* [YOUR ASSIGNMENT] Show all lines from the material that carry the word "logo".
# # #
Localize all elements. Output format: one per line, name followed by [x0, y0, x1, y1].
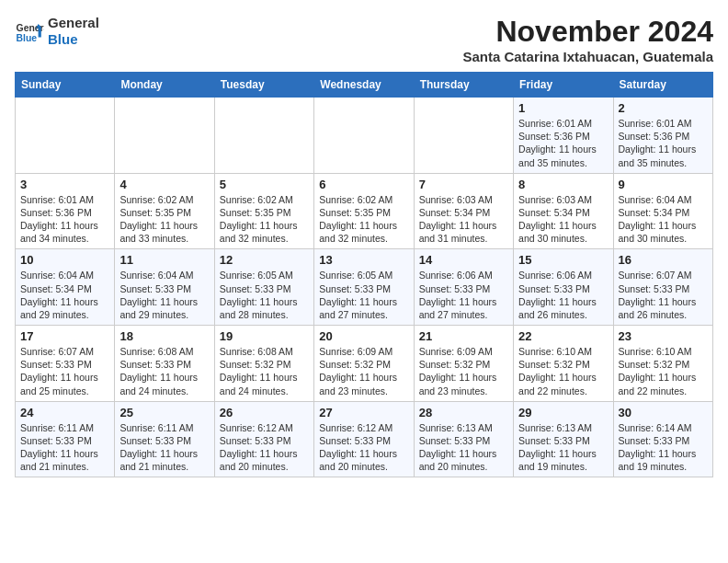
- day-number: 28: [419, 406, 508, 419]
- day-info: Sunrise: 6:02 AMSunset: 5:35 PMDaylight:…: [119, 193, 209, 246]
- day-info: Sunrise: 6:04 AMSunset: 5:34 PMDaylight:…: [20, 269, 109, 321]
- day-info: Sunrise: 6:01 AMSunset: 5:36 PMDaylight:…: [20, 193, 109, 246]
- calendar-week-row: 24Sunrise: 6:11 AMSunset: 5:33 PMDayligh…: [16, 401, 713, 477]
- weekday-header: Thursday: [414, 73, 513, 98]
- weekday-header: Friday: [514, 73, 613, 98]
- month-title: November 2024: [462, 15, 713, 49]
- weekday-header: Saturday: [613, 73, 712, 98]
- day-info: Sunrise: 6:07 AMSunset: 5:33 PMDaylight:…: [20, 345, 109, 397]
- day-info: Sunrise: 6:03 AMSunset: 5:34 PMDaylight:…: [518, 193, 608, 246]
- day-info: Sunrise: 6:09 AMSunset: 5:32 PMDaylight:…: [319, 345, 408, 397]
- calendar-cell: 18Sunrise: 6:08 AMSunset: 5:33 PMDayligh…: [115, 326, 214, 402]
- day-number: 25: [119, 406, 209, 419]
- day-number: 20: [319, 329, 408, 343]
- calendar-week-row: 10Sunrise: 6:04 AMSunset: 5:34 PMDayligh…: [16, 249, 713, 326]
- weekday-header-row: SundayMondayTuesdayWednesdayThursdayFrid…: [16, 73, 713, 98]
- calendar-cell: 10Sunrise: 6:04 AMSunset: 5:34 PMDayligh…: [16, 249, 115, 326]
- svg-text:Blue: Blue: [17, 33, 38, 43]
- calendar-cell: 11Sunrise: 6:04 AMSunset: 5:33 PMDayligh…: [115, 249, 214, 326]
- calendar-cell: 5Sunrise: 6:02 AMSunset: 5:35 PMDaylight…: [214, 173, 313, 249]
- day-number: 6: [319, 178, 408, 191]
- day-info: Sunrise: 6:02 AMSunset: 5:35 PMDaylight:…: [319, 193, 408, 246]
- day-number: 12: [220, 253, 309, 267]
- day-info: Sunrise: 6:10 AMSunset: 5:32 PMDaylight:…: [518, 345, 608, 397]
- calendar-cell: 23Sunrise: 6:10 AMSunset: 5:32 PMDayligh…: [613, 326, 712, 402]
- day-info: Sunrise: 6:09 AMSunset: 5:32 PMDaylight:…: [419, 345, 508, 397]
- calendar-cell: 19Sunrise: 6:08 AMSunset: 5:32 PMDayligh…: [214, 326, 313, 402]
- calendar-table: SundayMondayTuesdayWednesdayThursdayFrid…: [15, 72, 713, 477]
- day-info: Sunrise: 6:01 AMSunset: 5:36 PMDaylight:…: [518, 117, 608, 169]
- day-info: Sunrise: 6:04 AMSunset: 5:33 PMDaylight:…: [119, 269, 209, 321]
- calendar-cell: 1Sunrise: 6:01 AMSunset: 5:36 PMDaylight…: [514, 98, 613, 174]
- day-info: Sunrise: 6:11 AMSunset: 5:33 PMDaylight:…: [119, 421, 209, 474]
- day-number: 4: [119, 178, 209, 191]
- day-info: Sunrise: 6:10 AMSunset: 5:32 PMDaylight:…: [619, 345, 708, 397]
- calendar-cell: 13Sunrise: 6:05 AMSunset: 5:33 PMDayligh…: [314, 249, 414, 326]
- title-block: November 2024 Santa Catarina Ixtahuacan,…: [462, 15, 713, 64]
- calendar-cell: 24Sunrise: 6:11 AMSunset: 5:33 PMDayligh…: [16, 401, 115, 477]
- day-number: 1: [518, 101, 608, 115]
- calendar-cell: 3Sunrise: 6:01 AMSunset: 5:36 PMDaylight…: [16, 173, 115, 249]
- day-number: 19: [220, 329, 309, 343]
- day-info: Sunrise: 6:13 AMSunset: 5:33 PMDaylight:…: [419, 421, 508, 474]
- day-info: Sunrise: 6:12 AMSunset: 5:33 PMDaylight:…: [220, 421, 309, 474]
- day-info: Sunrise: 6:06 AMSunset: 5:33 PMDaylight:…: [419, 269, 508, 321]
- calendar-cell: 7Sunrise: 6:03 AMSunset: 5:34 PMDaylight…: [414, 173, 513, 249]
- day-number: 26: [220, 406, 309, 419]
- calendar-cell: 27Sunrise: 6:12 AMSunset: 5:33 PMDayligh…: [314, 401, 414, 477]
- calendar-cell: 25Sunrise: 6:11 AMSunset: 5:33 PMDayligh…: [115, 401, 214, 477]
- day-number: 2: [619, 101, 708, 115]
- day-number: 10: [20, 253, 109, 267]
- logo: General Blue General Blue: [15, 15, 99, 48]
- day-info: Sunrise: 6:11 AMSunset: 5:33 PMDaylight:…: [20, 421, 109, 474]
- day-info: Sunrise: 6:08 AMSunset: 5:33 PMDaylight:…: [119, 345, 209, 397]
- day-number: 18: [119, 329, 209, 343]
- weekday-header: Sunday: [16, 73, 115, 98]
- day-number: 30: [619, 406, 708, 419]
- calendar-cell: 16Sunrise: 6:07 AMSunset: 5:33 PMDayligh…: [613, 249, 712, 326]
- logo-text-general: General: [48, 15, 99, 31]
- day-number: 16: [619, 253, 708, 267]
- day-info: Sunrise: 6:02 AMSunset: 5:35 PMDaylight:…: [220, 193, 309, 246]
- calendar-cell: 12Sunrise: 6:05 AMSunset: 5:33 PMDayligh…: [214, 249, 313, 326]
- location-subtitle: Santa Catarina Ixtahuacan, Guatemala: [462, 49, 713, 64]
- page-header: General Blue General Blue November 2024 …: [15, 15, 713, 64]
- day-info: Sunrise: 6:14 AMSunset: 5:33 PMDaylight:…: [619, 421, 708, 474]
- calendar-cell: 22Sunrise: 6:10 AMSunset: 5:32 PMDayligh…: [514, 326, 613, 402]
- day-info: Sunrise: 6:06 AMSunset: 5:33 PMDaylight:…: [518, 269, 608, 321]
- calendar-cell: 17Sunrise: 6:07 AMSunset: 5:33 PMDayligh…: [16, 326, 115, 402]
- weekday-header: Monday: [115, 73, 214, 98]
- calendar-cell: [16, 98, 115, 174]
- day-info: Sunrise: 6:03 AMSunset: 5:34 PMDaylight:…: [419, 193, 508, 246]
- day-number: 24: [20, 406, 109, 419]
- calendar-cell: 9Sunrise: 6:04 AMSunset: 5:34 PMDaylight…: [613, 173, 712, 249]
- weekday-header: Tuesday: [214, 73, 313, 98]
- calendar-cell: 4Sunrise: 6:02 AMSunset: 5:35 PMDaylight…: [115, 173, 214, 249]
- calendar-cell: 21Sunrise: 6:09 AMSunset: 5:32 PMDayligh…: [414, 326, 513, 402]
- day-number: 22: [518, 329, 608, 343]
- day-number: 23: [619, 329, 708, 343]
- calendar-cell: 15Sunrise: 6:06 AMSunset: 5:33 PMDayligh…: [514, 249, 613, 326]
- day-info: Sunrise: 6:04 AMSunset: 5:34 PMDaylight:…: [619, 193, 708, 246]
- day-info: Sunrise: 6:08 AMSunset: 5:32 PMDaylight:…: [220, 345, 309, 397]
- day-number: 5: [220, 178, 309, 191]
- calendar-cell: 14Sunrise: 6:06 AMSunset: 5:33 PMDayligh…: [414, 249, 513, 326]
- weekday-header: Wednesday: [314, 73, 414, 98]
- calendar-cell: 2Sunrise: 6:01 AMSunset: 5:36 PMDaylight…: [613, 98, 712, 174]
- day-info: Sunrise: 6:12 AMSunset: 5:33 PMDaylight:…: [319, 421, 408, 474]
- day-number: 14: [419, 253, 508, 267]
- day-info: Sunrise: 6:13 AMSunset: 5:33 PMDaylight:…: [518, 421, 608, 474]
- calendar-cell: [115, 98, 214, 174]
- calendar-cell: 6Sunrise: 6:02 AMSunset: 5:35 PMDaylight…: [314, 173, 414, 249]
- calendar-cell: [214, 98, 313, 174]
- day-number: 13: [319, 253, 408, 267]
- calendar-cell: [414, 98, 513, 174]
- calendar-cell: 28Sunrise: 6:13 AMSunset: 5:33 PMDayligh…: [414, 401, 513, 477]
- calendar-week-row: 1Sunrise: 6:01 AMSunset: 5:36 PMDaylight…: [16, 98, 713, 174]
- day-number: 3: [20, 178, 109, 191]
- calendar-cell: 26Sunrise: 6:12 AMSunset: 5:33 PMDayligh…: [214, 401, 313, 477]
- day-number: 21: [419, 329, 508, 343]
- day-number: 17: [20, 329, 109, 343]
- calendar-week-row: 17Sunrise: 6:07 AMSunset: 5:33 PMDayligh…: [16, 326, 713, 402]
- calendar-cell: [314, 98, 414, 174]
# # #
* [SOLUTION]
- logo: General Blue General Blue: [15, 15, 99, 48]
- logo-text-general: General: [48, 15, 99, 31]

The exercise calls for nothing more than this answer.